Я растеряно кивнула, вспоминая об эльфийской магии жизни и прославленных целителях этого народа. Это вместе с благодарностью и высказала новой знакомой. Но та отчего-то смутилась и печально улыбнувшись, сказала:

- Нет-нет… Я не владею лекарскими способностями. Долгая история.

Теперь уже смутилась я сама, видимо, Чинаре неприятно говорить о себе.

- Так что с тобой произошло? – в серебристых глазах дампира было столько тревоги, что мне невольно стало стыдно… Понимаю, что беспричинно, но от осознания боли, которую вольно-невольно причинила Шейду – да, мне самой делалось больно.

Но слишком сложно было дать ответ на его вопрос. К тому же, мне не хотелось этого делать перед Андреем и малознакомой эльфийкой. Помявшись, я промямлила что-то нечленораздельное о "стрессах" и "моем хрупком здоровье", секундой позже поражаясь тому, какой бред выдала в очередной раз. Ну да, хрупче не придумаешь! Всего-то бедная чахлая волчица, которая способна перегрызть глотку кому угодно… Правда, осознание нелепости этой отговорки не заставило меня злиться меньше при виде саркастической усмешки Андрея. Вот интересно, этот оборотень хоть раз в жизни улыбался нормально!? Мои воспоминания (из обеих жизней) показывали, что, похоже, нет…

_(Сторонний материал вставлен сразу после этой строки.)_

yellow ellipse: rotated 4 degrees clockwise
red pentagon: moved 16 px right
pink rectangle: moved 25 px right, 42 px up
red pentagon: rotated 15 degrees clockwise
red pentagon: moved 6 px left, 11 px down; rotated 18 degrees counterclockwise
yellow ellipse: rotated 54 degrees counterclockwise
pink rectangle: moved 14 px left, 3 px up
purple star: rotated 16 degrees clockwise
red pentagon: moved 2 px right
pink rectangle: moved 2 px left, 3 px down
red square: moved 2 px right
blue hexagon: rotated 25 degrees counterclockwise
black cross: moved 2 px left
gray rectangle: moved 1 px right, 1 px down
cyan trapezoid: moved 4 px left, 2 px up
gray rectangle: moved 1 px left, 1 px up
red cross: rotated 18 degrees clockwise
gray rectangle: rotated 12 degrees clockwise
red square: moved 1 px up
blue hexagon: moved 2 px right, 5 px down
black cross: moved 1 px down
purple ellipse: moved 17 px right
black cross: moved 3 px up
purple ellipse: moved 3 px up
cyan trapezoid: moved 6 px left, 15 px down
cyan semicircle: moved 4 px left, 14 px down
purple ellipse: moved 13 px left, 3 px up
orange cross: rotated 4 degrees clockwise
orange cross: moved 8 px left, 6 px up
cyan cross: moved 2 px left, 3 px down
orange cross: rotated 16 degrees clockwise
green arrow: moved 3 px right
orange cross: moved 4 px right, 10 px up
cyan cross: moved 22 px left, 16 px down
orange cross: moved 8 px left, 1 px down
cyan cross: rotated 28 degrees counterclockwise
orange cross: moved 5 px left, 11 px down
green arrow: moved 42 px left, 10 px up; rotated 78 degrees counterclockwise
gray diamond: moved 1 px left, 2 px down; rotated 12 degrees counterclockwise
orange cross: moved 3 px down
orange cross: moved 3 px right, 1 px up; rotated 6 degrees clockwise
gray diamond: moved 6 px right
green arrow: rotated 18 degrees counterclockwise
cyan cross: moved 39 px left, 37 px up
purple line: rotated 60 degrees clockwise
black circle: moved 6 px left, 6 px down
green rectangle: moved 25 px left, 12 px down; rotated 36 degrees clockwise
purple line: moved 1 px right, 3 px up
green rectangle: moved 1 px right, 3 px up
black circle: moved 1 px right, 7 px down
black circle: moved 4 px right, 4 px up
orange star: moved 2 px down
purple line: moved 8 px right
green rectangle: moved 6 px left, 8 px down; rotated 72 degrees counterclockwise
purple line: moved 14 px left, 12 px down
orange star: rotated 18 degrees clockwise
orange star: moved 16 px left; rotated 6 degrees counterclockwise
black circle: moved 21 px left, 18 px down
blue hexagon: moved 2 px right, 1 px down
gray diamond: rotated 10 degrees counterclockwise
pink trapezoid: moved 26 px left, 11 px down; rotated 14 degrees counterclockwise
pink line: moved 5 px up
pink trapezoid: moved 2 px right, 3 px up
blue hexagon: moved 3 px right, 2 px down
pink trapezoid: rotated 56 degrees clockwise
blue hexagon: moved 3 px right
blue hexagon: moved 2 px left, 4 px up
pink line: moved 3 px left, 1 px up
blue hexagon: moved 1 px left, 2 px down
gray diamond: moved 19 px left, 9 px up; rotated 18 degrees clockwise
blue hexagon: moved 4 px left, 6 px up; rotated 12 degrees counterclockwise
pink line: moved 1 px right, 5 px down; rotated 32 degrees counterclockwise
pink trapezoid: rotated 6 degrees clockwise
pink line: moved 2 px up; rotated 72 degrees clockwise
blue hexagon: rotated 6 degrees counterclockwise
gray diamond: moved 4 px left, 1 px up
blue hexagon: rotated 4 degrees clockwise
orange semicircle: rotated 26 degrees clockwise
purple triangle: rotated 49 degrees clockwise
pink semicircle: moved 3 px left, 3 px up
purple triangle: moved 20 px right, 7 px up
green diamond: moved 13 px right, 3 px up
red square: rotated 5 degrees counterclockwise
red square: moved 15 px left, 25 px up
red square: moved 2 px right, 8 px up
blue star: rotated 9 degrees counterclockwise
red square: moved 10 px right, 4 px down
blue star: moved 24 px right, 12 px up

Словно подслушав мои мысли, тот сразу же придал своему лицу спокойное выражение и протянул мне руку, желая помочь подняться. Но я гордо проигнорировала этот жест, встав самостоятельно. Все же воспоминания Миа-Кхель хотя и влияли на меня, но не изменяли окончательно. И мое отношение к белому волку не станет значительно теплее, только из-за того, что было две тысячи лет назад… Что бы кто ни говорил, но я и Миа-Кхель – две разных сущности! Я не узнаю себя в ее поступках, так как действовала бы по-другому в тех же ситуациях. Если у нас и одна душа, то она слишком изменилась за минувшее время… Единственное, что у нас с ней общее, так это боль. Снова проживая былое, вновь чувствуешь тоже самое – пусть и не мои собственные чувства, но… Сложно объяснить. Эти эмоции прошли по мне, как электричество по проводам и, теперь нельзя говорить о том, что мы существуем отдельно друг от друга. Еще одна стадия моих изменений – уже не превращение в зверя, но восстановление еще одной частички своей сути, еще один фрагмент памяти встал на место. Кажется, он должен быть последним… Но почему-то я по-прежнему не ощущаю себя целой.

- Мы снова вернулись на Роокхел… - конечно, я не спрашивала, так как и сама могла прекрасно видеть окружающий мир.